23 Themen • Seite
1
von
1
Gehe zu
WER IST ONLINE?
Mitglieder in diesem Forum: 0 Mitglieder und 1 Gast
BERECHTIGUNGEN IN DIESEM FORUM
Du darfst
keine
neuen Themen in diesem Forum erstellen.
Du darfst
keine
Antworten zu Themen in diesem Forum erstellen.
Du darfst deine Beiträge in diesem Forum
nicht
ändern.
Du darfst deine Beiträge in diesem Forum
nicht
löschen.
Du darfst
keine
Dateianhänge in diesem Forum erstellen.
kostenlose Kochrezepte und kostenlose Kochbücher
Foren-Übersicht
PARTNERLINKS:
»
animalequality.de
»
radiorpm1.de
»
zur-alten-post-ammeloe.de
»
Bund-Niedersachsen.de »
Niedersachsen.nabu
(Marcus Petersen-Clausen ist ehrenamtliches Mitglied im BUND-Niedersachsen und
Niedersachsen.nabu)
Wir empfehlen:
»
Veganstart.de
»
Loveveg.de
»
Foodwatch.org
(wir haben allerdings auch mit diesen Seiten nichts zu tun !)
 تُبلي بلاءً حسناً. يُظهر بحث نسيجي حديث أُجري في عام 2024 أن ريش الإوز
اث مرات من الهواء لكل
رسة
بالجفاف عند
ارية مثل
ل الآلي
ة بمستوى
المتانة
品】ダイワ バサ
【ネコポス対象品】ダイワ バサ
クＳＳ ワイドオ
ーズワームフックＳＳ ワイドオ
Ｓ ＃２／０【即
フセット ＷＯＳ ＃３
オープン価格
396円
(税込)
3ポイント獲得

* * *

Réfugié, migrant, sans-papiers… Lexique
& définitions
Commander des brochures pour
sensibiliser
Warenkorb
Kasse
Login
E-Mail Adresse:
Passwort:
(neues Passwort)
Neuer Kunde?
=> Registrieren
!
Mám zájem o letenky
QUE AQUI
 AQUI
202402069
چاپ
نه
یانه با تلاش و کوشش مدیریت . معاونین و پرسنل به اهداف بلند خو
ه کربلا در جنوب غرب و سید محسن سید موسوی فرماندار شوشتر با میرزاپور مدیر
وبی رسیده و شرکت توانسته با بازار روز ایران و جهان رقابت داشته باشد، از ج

--

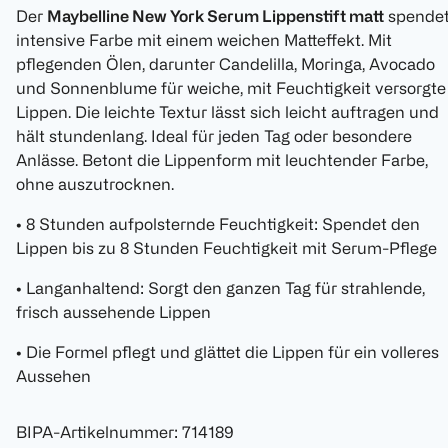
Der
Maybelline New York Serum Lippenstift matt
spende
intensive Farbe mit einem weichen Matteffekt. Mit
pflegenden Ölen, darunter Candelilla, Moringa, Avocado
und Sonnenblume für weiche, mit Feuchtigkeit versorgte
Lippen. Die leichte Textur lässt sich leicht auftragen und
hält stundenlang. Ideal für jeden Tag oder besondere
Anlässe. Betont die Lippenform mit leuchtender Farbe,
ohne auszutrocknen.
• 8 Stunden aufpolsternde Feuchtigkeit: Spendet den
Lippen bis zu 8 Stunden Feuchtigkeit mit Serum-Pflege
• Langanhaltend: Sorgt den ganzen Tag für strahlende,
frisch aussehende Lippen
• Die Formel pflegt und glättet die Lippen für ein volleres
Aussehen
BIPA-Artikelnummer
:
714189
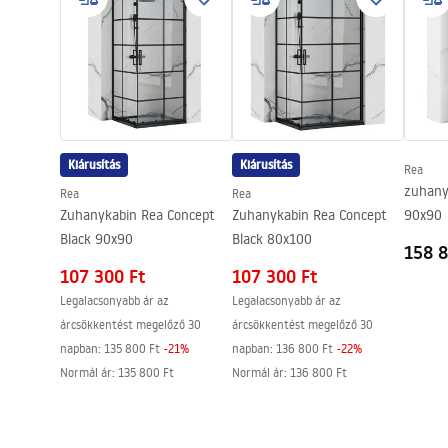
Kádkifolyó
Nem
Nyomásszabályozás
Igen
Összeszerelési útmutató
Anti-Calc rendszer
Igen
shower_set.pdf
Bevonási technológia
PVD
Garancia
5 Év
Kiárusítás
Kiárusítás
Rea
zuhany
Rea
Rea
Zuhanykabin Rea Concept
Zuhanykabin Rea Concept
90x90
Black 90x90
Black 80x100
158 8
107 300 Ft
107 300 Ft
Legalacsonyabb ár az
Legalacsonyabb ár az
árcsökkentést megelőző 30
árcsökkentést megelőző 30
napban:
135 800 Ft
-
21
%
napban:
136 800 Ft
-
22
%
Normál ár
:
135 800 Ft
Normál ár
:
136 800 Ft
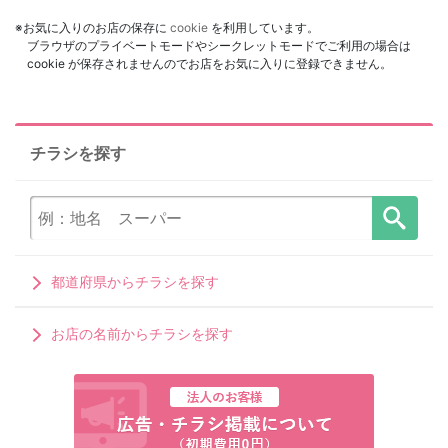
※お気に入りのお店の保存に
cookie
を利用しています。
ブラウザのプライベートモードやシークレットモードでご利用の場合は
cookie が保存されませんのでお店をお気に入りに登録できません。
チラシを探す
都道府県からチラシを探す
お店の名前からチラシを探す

_What you are asked to do_
Please copy out every line in the listing that has the string "Serum".

_Task output_
Maybelline New York Serum Lippenstift matt
Lippen bis zu 8 Stunden Feuchtigkeit mit Serum-Pflege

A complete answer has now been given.